Among the records that follow, find each line holding the word "用于构建分布式应用" and copy it.

(Bounding box prediction data)
----------

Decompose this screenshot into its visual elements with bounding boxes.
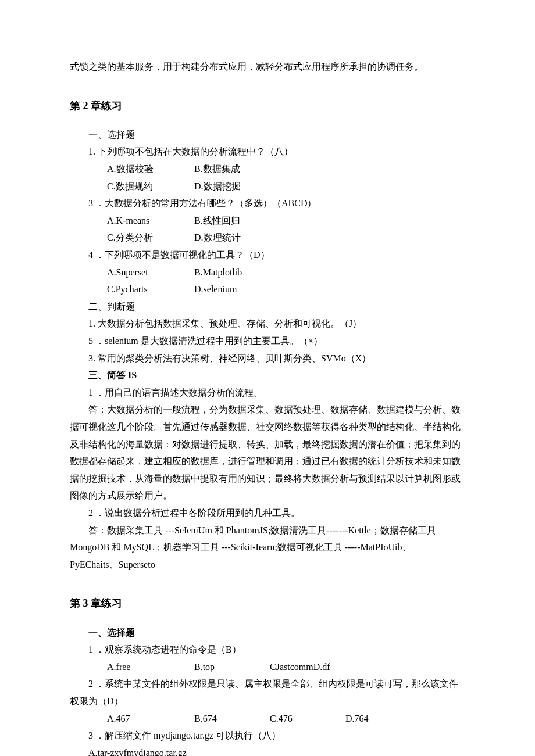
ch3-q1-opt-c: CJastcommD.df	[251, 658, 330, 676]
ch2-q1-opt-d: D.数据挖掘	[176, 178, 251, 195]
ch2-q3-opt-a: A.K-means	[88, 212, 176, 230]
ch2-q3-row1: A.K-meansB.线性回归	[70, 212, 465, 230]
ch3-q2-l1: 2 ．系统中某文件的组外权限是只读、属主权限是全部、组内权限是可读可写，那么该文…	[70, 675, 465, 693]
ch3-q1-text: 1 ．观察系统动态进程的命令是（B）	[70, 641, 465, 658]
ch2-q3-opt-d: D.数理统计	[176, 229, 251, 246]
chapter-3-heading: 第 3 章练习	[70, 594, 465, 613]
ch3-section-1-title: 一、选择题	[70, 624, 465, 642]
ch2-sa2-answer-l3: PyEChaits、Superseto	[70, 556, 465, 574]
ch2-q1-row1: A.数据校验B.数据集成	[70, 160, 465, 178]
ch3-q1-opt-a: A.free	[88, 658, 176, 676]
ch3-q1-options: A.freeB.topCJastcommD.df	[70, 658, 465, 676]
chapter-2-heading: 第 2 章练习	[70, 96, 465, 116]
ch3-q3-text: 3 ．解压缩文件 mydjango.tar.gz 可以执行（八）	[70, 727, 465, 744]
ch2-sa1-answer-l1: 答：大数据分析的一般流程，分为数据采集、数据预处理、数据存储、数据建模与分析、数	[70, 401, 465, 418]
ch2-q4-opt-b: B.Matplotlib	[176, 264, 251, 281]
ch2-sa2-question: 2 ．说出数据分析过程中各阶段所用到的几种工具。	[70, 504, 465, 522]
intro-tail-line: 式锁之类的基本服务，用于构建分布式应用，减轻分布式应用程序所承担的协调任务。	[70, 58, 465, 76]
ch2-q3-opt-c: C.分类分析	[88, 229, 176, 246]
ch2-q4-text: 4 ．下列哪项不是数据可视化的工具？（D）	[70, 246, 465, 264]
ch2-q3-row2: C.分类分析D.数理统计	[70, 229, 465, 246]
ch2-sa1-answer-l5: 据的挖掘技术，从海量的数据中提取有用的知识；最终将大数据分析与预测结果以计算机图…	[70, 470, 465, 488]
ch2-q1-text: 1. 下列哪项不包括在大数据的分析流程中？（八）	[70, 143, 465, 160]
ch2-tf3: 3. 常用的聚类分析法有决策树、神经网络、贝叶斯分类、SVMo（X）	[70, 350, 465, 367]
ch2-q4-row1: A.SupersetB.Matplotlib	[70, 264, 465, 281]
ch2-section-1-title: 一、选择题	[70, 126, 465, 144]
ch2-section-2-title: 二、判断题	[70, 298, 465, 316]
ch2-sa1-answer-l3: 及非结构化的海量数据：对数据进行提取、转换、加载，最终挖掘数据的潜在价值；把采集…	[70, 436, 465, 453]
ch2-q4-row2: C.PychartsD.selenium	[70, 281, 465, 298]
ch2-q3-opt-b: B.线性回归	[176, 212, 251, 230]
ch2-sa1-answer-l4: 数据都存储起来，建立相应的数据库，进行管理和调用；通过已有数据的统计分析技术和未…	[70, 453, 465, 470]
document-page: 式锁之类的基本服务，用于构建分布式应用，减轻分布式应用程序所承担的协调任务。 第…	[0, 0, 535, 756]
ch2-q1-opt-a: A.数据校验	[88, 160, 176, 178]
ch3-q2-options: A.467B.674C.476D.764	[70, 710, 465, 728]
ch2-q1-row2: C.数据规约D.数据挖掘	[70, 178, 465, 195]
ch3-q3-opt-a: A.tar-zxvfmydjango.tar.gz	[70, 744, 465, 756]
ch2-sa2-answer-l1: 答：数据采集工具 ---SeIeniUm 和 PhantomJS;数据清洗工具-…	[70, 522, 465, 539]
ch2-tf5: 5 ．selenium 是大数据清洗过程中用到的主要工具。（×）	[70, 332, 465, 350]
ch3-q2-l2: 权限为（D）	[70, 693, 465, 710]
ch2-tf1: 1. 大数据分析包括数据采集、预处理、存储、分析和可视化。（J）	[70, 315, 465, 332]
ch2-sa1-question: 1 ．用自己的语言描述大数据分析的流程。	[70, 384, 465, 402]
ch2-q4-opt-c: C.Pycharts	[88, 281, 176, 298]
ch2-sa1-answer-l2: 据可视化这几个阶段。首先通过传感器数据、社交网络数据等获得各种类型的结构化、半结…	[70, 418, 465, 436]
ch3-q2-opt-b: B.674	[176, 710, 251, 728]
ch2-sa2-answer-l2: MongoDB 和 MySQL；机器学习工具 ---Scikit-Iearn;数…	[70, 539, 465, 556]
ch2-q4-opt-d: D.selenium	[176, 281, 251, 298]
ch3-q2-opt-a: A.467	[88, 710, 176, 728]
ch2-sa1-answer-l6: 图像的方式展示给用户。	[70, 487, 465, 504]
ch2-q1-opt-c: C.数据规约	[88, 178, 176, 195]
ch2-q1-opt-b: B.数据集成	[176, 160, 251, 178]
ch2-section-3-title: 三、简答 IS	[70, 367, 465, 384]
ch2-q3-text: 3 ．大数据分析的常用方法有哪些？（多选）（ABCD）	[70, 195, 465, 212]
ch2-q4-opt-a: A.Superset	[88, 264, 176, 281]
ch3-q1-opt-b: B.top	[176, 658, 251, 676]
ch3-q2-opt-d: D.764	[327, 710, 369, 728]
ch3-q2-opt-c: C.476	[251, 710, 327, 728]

----------

> Written reply
intro-tail-line: 式锁之类的基本服务，用于构建分布式应用，减轻分布式应用程序所承担的协调任务。	[70, 58, 465, 76]
document-page: 式锁之类的基本服务，用于构建分布式应用，减轻分布式应用程序所承担的协调任务。 第…	[0, 0, 535, 756]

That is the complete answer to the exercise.